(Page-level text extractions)
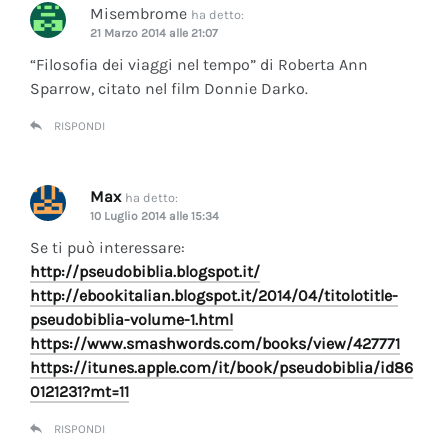
Misembrome
ha detto:
21 Marzo 2014 alle 21:07
“Filosofia dei viaggi nel tempo” di Roberta Ann
Sparrow, citato nel film Donnie Darko.
RISPONDI
Max
ha detto:
10 Luglio 2014 alle 15:34
Se ti può interessare:
http://pseudobiblia.blogspot.it/
http://ebookitalian.blogspot.it/2014/04/titolotitle-
pseudobiblia-volume-1.html
https://www.smashwords.com/books/view/427771
https://itunes.apple.com/it/book/pseudobiblia/id86
0121231?mt=11
RISPONDI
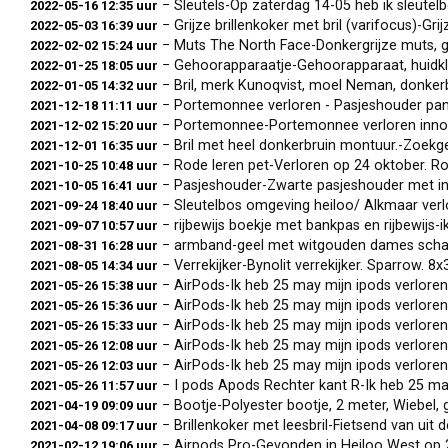
− Sleutels-Op zaterdag 14-05 heb ik sleutelbos ver
2022-05-16 12:35 uur
− Grijze brillenkoker met bril (varifocus)-Grijze b
2022-05-03 16:39 uur
− Muts The North Face-Donkergrijze muts, gevon
2022-02-02 15:24 uur
− Gehoorapparaatje-Gehoorapparaat, huidkleurig norm
2022-01-25 18:05 uur
− Bril, merk Kunoqvist, moel Neman, donkerbruin-Ver
2022-01-05 14:32 uur
− Portemonnee verloren - Pasjeshouder panterprint-V
2021-12-18 11:11 uur
− Portemonnee-Portemonnee verloren innom om het wi
2021-12-02 15:20 uur
− Bril met heel donkerbruin montuur.-Zoekgeraakt tij
2021-12-01 16:35 uur
− Rode leren pet-Verloren op 24 oktober. Rond 15.30 
2021-10-25 10:48 uur
− Pasjeshouder-Zwarte pasjeshouder met inho
2021-10-05 16:41 uur
− Sleutelbos omgeving heiloo/ Alkmaar verloren-Sleutelbos 
2021-09-24 18:40 uur
− rijbewijs boekje met bankpas en rijbewijs-ik ben
2021-09-07 10:57 uur
− armband-geel met witgouden dames schakelarmband. 
2021-08-31 16:28 uur
− Verrekijker-Bynolit verrekijker. Sparrow. 8x32 Bij de gr
2021-08-05 14:34 uur
− AirPods-Ik heb 25 may mijn ipods verloren een op
2021-05-26 15:38 uur
− AirPods-Ik heb 25 may mijn ipods verloren een op
2021-05-26 15:36 uur
− AirPods-Ik heb 25 may mijn ipods verloren een op
2021-05-26 15:33 uur
− AirPods-Ik heb 25 may mijn ipods verloren een op
2021-05-26 12:08 uur
− AirPods-Ik heb 25 may mijn ipods verloren een op
2021-05-26 12:03 uur
− I pods Apods Rechter kant R-Ik heb 25 may mijn ip
2021-05-26 11:57 uur
− Bootje-Polyester bootje, 2 meter, Wiebel, gevonden in
2021-04-19 09:09 uur
− Brillenkoker met leesbril-Fietsend van uit de zee
2021-04-08 09:17 uur
− Airpods Pro-Gevonden in Heiloo West op 2
2021-02-12 19:06 uur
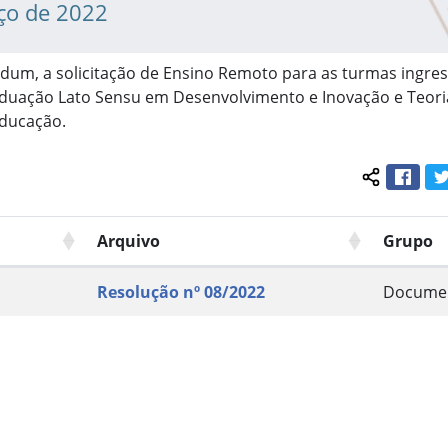
ço de 2022
ndum, a solicitação de Ensino Remoto para as turmas ingre
duação Lato Sensu em Desenvolvimento e Inovação e Teori
ducação.
Face
Compartil
Arquivo
Grupo
Resolução nº 08/2022
Docume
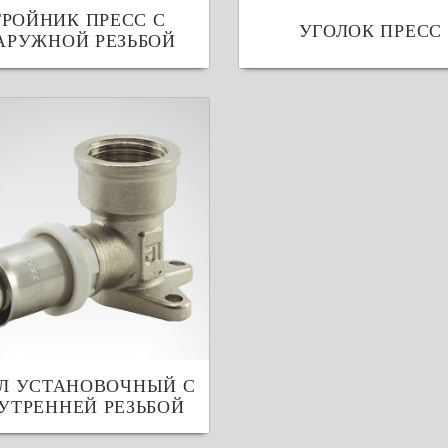
ТРОЙНИК ПРЕСС С
УГОЛОК ПРЕСС
АРУЖНОЙ РЕЗЬБОЙ
Л УСТАНОВОЧНЫЙ С
УТРЕННЕЙ РЕЗЬБОЙ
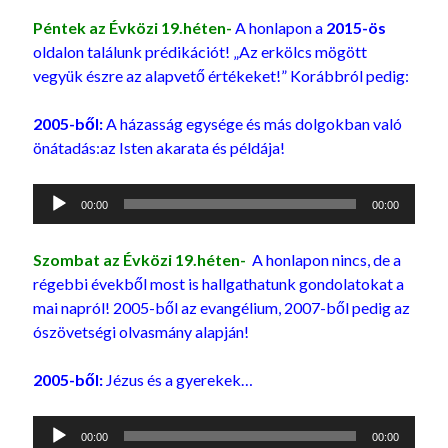
Péntek az Évközi 19.héten-
A honlapon a
2015-ös
oldalon találunk prédikációt! „Az erkölcs mögött
vegyük észre az alapvető értékeket!” Korábbról pedig:
2005-ből:
A házasság egysége és más dolgokban való
önátadás:az Isten akarata és példája!
Audió
00:00
00:00
lejátszó
Szombat az Évközi 19.héten-
A honlapon nincs, de a
régebbi évekből most is hallgathatunk gondolatokat a
mai napról! 2005-ből az evangélium, 2007-ből pedig az
ószövetségi olvasmány alapján!
2005-ből:
Jézus és a gyerekek…
Audió
00:00
00:00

▸ **ABOUT THIS EXERCISE**
Give the lines exactly, from the first line of the entries to the line with "2021-05-26 12:08 uur", both ends included. Skip the pictures.

▸ **REPLY**
Misembrome
ha detto:
21 Marzo 2014 alle 21:07
“Filosofia dei viaggi nel tempo” di Roberta Ann
Sparrow, citato nel film Donnie Darko.
RISPONDI
Max
ha detto:
10 Luglio 2014 alle 15:34
Se ti può interessare:
http://pseudobiblia.blogspot.it/
http://ebookitalian.blogspot.it/2014/04/titolotitle-
pseudobiblia-volume-1.html
https://www.smashwords.com/books/view/427771
https://itunes.apple.com/it/book/pseudobiblia/id86
0121231?mt=11
RISPONDI
− Sleutels-Op zaterdag 14-05 heb ik sleutelbos ver
2022-05-16 12:35 uur
− Grijze brillenkoker met bril (varifocus)-Grijze b
2022-05-03 16:39 uur
− Muts The North Face-Donkergrijze muts, gevon
2022-02-02 15:24 uur
− Gehoorapparaatje-Gehoorapparaat, huidkleurig norm
2022-01-25 18:05 uur
− Bril, merk Kunoqvist, moel Neman, donkerbruin-Ver
2022-01-05 14:32 uur
− Portemonnee verloren - Pasjeshouder panterprint-V
2021-12-18 11:11 uur
− Portemonnee-Portemonnee verloren innom om het wi
2021-12-02 15:20 uur
− Bril met heel donkerbruin montuur.-Zoekgeraakt tij
2021-12-01 16:35 uur
− Rode leren pet-Verloren op 24 oktober. Rond 15.30 
2021-10-25 10:48 uur
− Pasjeshouder-Zwarte pasjeshouder met inho
2021-10-05 16:41 uur
− Sleutelbos omgeving heiloo/ Alkmaar verloren-Sleutelbos 
2021-09-24 18:40 uur
− rijbewijs boekje met bankpas en rijbewijs-ik ben
2021-09-07 10:57 uur
− armband-geel met witgouden dames schakelarmband. 
2021-08-31 16:28 uur
− Verrekijker-Bynolit verrekijker. Sparrow. 8x32 Bij de gr
2021-08-05 14:34 uur
− AirPods-Ik heb 25 may mijn ipods verloren een op
2021-05-26 15:38 uur
− AirPods-Ik heb 25 may mijn ipods verloren een op
2021-05-26 15:36 uur
− AirPods-Ik heb 25 may mijn ipods verloren een op
2021-05-26 15:33 uur
− AirPods-Ik heb 25 may mijn ipods verloren een op
2021-05-26 12:08 uur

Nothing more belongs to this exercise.